# A new pic



## AKSkirmish (Jun 24, 2005)

Just thought I would toss this out as well for people's opinions-Thanks...


----------



## welsher7 (Jul 29, 2005)

thats a nice lionfish AK. Is that a volitans lionfish? i think the picture would be nice if more of the fish was in focus.


----------



## ZOSICK (May 25, 2005)

welsher7 said:


> thats a nice lionfish AK. Is that a volitans lionfish? i think the picture would be nice if more of the fish was in focus.


that's easier said than done when your using a 100mm macro lens...


----------



## AKSkirmish (Jun 24, 2005)

welsher7 said:


> thats a nice lionfish AK. Is that a volitans lionfish? i think the picture would be nice if more of the fish was in focus.


that's easier said than done when your using a 100mm macro lens...
[/quote]

Very true-But it is something I do need to work on in the futre though-But I got my eyes on a new lense n e how that should out perform this one...


----------



## snakehead rock (Mar 26, 2006)

Its an awesome pic man, I seriously wish i could take pics like that.


----------



## cueball (May 24, 2005)

wicked fish man,, if i get into saltwater um gettin one solo lion for shure,,, since i was a kid thay caught my eye,,tell me a tiny bite about the fish.... how big thay come ,,, what thay cost what thay eat,,, ect.... please,, please...! is the lion and the scorpean fish the same?

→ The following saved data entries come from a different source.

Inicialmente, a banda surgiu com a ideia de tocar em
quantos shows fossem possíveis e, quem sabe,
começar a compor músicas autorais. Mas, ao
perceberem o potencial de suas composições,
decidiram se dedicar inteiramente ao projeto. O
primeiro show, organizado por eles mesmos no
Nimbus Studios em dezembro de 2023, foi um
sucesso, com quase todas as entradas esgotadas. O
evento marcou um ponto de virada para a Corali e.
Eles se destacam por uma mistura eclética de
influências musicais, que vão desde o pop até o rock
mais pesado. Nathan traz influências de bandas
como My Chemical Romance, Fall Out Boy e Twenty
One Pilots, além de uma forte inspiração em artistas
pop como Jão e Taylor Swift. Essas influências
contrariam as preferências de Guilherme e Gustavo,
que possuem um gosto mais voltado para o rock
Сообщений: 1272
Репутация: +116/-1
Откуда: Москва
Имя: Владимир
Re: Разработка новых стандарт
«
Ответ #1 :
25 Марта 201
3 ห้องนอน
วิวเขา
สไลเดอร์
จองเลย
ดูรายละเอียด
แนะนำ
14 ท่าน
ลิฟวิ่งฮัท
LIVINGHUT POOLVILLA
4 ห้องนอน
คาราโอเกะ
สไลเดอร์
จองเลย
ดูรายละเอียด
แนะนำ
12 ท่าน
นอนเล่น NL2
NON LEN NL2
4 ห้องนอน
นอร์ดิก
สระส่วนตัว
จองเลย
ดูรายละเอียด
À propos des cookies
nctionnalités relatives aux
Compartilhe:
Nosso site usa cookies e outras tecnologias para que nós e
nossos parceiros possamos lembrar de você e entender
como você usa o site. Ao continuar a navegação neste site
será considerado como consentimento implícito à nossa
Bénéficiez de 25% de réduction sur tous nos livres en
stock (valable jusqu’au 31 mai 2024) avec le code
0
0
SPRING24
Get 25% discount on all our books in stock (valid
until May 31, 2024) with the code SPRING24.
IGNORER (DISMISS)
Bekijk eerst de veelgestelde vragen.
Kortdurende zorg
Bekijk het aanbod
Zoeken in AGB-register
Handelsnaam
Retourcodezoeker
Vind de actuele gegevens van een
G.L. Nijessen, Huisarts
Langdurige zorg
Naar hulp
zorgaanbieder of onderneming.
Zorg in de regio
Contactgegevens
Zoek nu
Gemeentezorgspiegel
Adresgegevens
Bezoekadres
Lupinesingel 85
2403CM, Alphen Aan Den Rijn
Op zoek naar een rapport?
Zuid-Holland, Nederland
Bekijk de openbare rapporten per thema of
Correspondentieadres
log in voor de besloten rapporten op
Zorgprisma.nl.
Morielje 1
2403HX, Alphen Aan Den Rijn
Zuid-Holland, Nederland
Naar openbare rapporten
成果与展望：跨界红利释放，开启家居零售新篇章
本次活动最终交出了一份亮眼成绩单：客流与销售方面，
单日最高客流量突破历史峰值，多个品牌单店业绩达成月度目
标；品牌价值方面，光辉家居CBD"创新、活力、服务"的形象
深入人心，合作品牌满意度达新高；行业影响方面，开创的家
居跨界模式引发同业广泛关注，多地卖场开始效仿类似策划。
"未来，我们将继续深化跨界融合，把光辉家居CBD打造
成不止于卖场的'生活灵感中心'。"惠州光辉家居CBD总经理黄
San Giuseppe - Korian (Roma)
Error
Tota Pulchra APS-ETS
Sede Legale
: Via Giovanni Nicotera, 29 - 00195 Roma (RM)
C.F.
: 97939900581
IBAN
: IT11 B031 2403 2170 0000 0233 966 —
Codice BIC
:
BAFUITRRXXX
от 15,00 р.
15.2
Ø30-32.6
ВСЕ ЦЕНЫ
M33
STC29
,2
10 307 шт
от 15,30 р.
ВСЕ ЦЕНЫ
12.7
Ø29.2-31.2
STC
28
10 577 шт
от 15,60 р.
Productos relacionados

thay remind me of the salt water verson of the oscar fish lol ..


----------



## ChilDawg (Apr 30, 2006)

Lionfish are a subset of scorpionfish...so all lionfish are scorpionfish but not all scorpionfish are lionfish.


----------



## cueball (May 24, 2005)

i dont under stand?


----------



## ChilDawg (Apr 30, 2006)

You asked if they were the same...and I was trying to illustrate that they aren't. It's like a square and a rectangle. Sure, a square is a specialized type of rectangle, but if you want to know about rectangles, you can't just study squares. The same go for scorpionfishes. You can't just study lionfishes to know the entire family.


----------



## cueball (May 24, 2005)

are thay a costly fish i wonder?


----------



## GN121406 (Jul 28, 2007)

nice loin fish!


----------



## RAZOR_TOOTH (Jun 22, 2006)

Man, AK you take the some of the cleanest pics ive ever seen... Awesome job..
Great looking fish by the way....

R.T.


----------



## ChilDawg (Apr 30, 2006)

cueball said:


> are thay a costly fish i wonder?


Not too bad as far as marine fishes go...you're looking at about $10-15 for some of the common dwarf species and up to $50 for somewhat larger specimens of the larger species...


----------



## ICEE (Feb 3, 2007)

You just keep suprising me Ak

I never knew you kept saltwater

awsome pic


----------



## AKSkirmish (Jun 24, 2005)

GN121406 said:


> You just keep suprising me Ak
> 
> I never knew you kept saltwater
> 
> awsome pic


Thanks Sir-Although I do keep one saltwater tank now and will be 2 before much longer-This is not my fish unfortunately.It would cost me damn near a small fortune to purchase this fish....


----------



## cueball (May 24, 2005)

how much? i thought thay were a cheep salt water fish


----------



## Bsixxx (Aug 31, 2006)

wow









thats a great photo


----------



## AKSkirmish (Jun 24, 2005)

cueball said:


> wow
> 
> 
> 
> ...


Thanks Sir-I got a few more I will post later on.....


----------



## cueball (May 24, 2005)

are thay a hard fish to keep alive?do thay have to eat live feeders?i realy want one of these fish

ive always seen um in movies,,i think um gonna screw the clown fish idea,,,


----------



## AKSkirmish (Jun 24, 2005)

cueball said:


> are thay a hard fish to keep alive?do thay have to eat live feeders?i realy want one of these fish
> 
> ive always seen um in movies,,i think um gonna screw the clown fish idea,,,


From what I understand Cue-

they are a delicate fish,and are picky on water params.Other than that-I myself am in the middle of doing alittle research on them-If or once I find a good link-I will post it up if some one else hasn't buy them-


----------